What you will do - The pictures stay out; all of the data is to be printed exactly.

Stored data entries
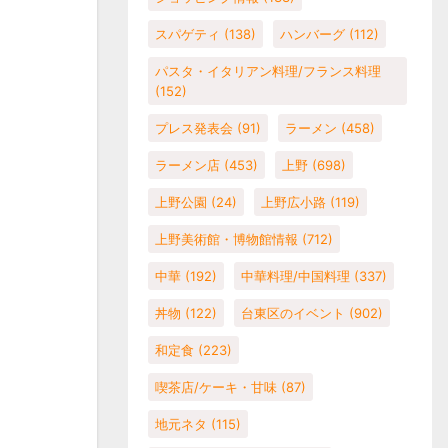
スパゲティ
(138)
ハンバーグ
(112)
パスタ・イタリアン料理/フランス料理
(152)
プレス発表会
(91)
ラーメン
(458)
ラーメン店
(453)
上野
(698)
上野公園
(24)
上野広小路
(119)
上野美術館・博物館情報
(712)
中華
(192)
中華料理/中国料理
(337)
丼物
(122)
台東区のイベント
(902)
和定食
(223)
喫茶店/ケーキ・甘味
(87)
地元ネタ
(115)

Exercise answer -
スパゲティ
(138)
ハンバーグ
(112)
パスタ・イタリアン料理/フランス料理
(152)
プレス発表会
(91)
ラーメン
(458)
ラーメン店
(453)
上野
(698)
上野公園
(24)
上野広小路
(119)
上野美術館・博物館情報
(712)
中華
(192)
中華料理/中国料理
(337)
丼物
(122)
台東区のイベント
(902)
和定食
(223)
喫茶店/ケーキ・甘味
(87)
地元ネタ
(115)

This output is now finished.